2017年08月28日(Mon曜日) 午後4時32分

 中国・上海で開かれていたホームテキスタイルの国際展示会「インターテキスタイル上海ホームテキスタイルズ2017秋」が26日、4日間の会期を終え閉幕した。ローカルホームテキスタイルSPAの差別化志向の高まりを反映し、日系出展者のブースはおおむね好評で、前回展よりも商談件数が増えたところが多かった。その中で、素材メーカー2社は独自素材の機能性を訴求し、存在感を示した。

 64平方メートルの日系最大級のブースを構え、注目された旭化成グループは、寝装用途向けにキュプラ繊維「ベンベルグ」とスパンボンド不織布「エルタス」を出展した。優れた吸放湿性を持つベンベルグの中わたを使った敷パッドを、ブースの中央に配置。耐水、透水、難燃などさまざまな機能を持つエルタスは、寝具と中わた用途を提案した。

 ベンベルグの内販は、アパレルのアウターや裏地用途が好調に推移している。拡大をさらに狙い、差別化志向が高まるホームテキスタイルの開拓を今年本格化した。現在の顧客は寝装製品のコンバーターが中心で、素材売りがメイン。

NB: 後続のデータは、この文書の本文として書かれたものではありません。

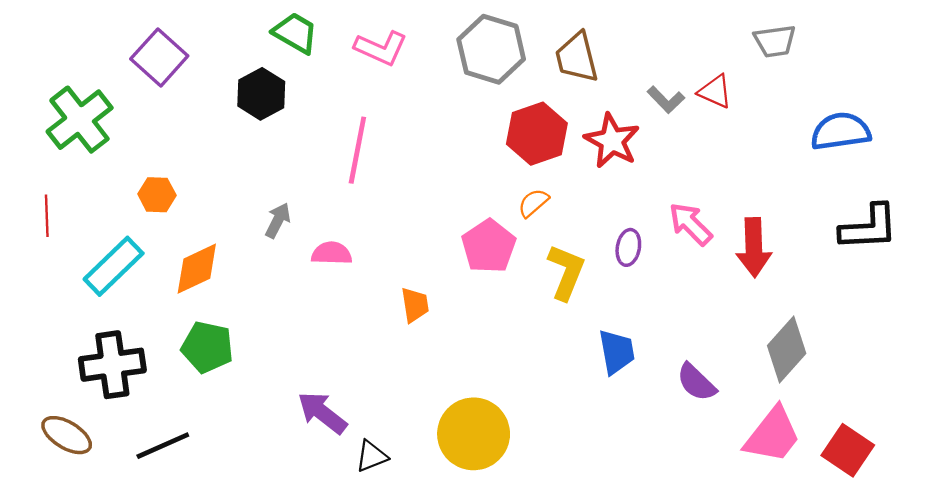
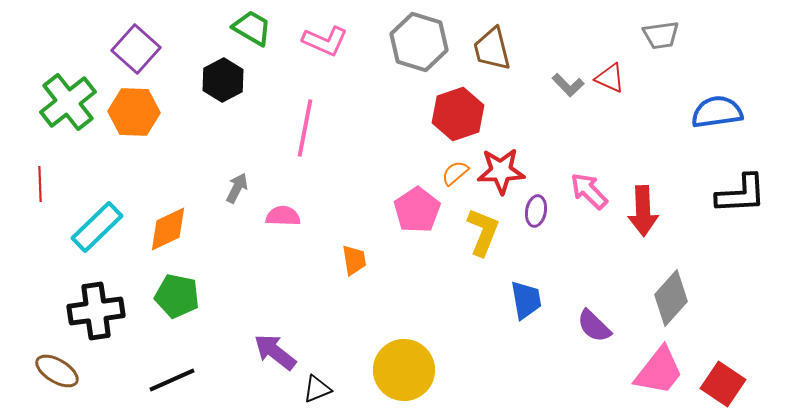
red star: (612, 141) -> (501, 171), moved, turned -30
orange hexagon: (157, 195) -> (134, 112), moved, size x1.6
black line: (163, 446) -> (172, 380), moved

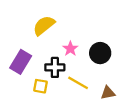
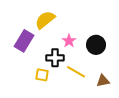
purple rectangle: (21, 62) -> (24, 41), moved

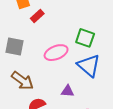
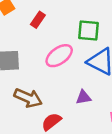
red rectangle: (37, 16) -> (38, 20), moved

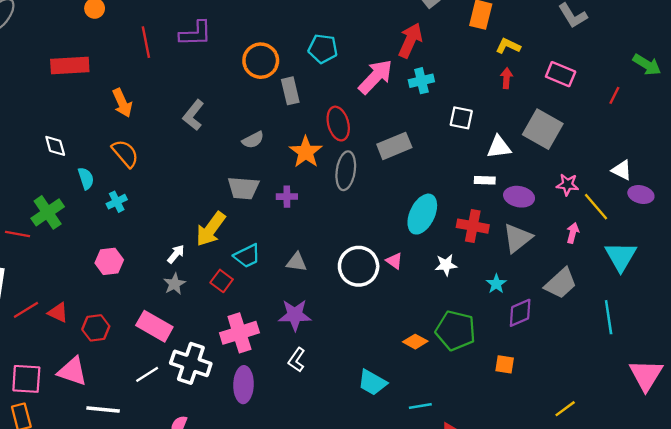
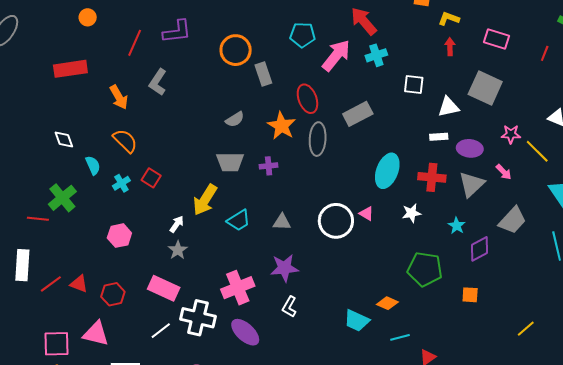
red arrow: (410, 40) -> (364, 21), turned -60
red line: (146, 42) -> (135, 43), turned 40
cyan pentagon: (323, 49) -> (303, 35), moved
gray L-shape: (193, 115) -> (158, 82), moved
pink arrow: (573, 233) -> (504, 172), moved, turned 126
red square: (222, 281) -> (151, 178), moved
orange diamond: (415, 342) -> (387, 303), moved
purple ellipse: (244, 385) -> (245, 332), turned -44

今後は素材単体ではなく、イメージが伝わりやすい製品を売り込んでいく。

 東洋紡は、通気・高反発・耐久、洗濯性などの機能を持つ素材「ブレスエアー」を敷布団用途で提案したほか、高い吸湿性能を持ち、環境条件に応じて吸湿と放湿を繰り返すアクリレート系繊維「モイスファイン」などをアピールした。同社スタッフは「(来場者に)興味を持ってもらえるが、価格がボトルネックになっている」と話す。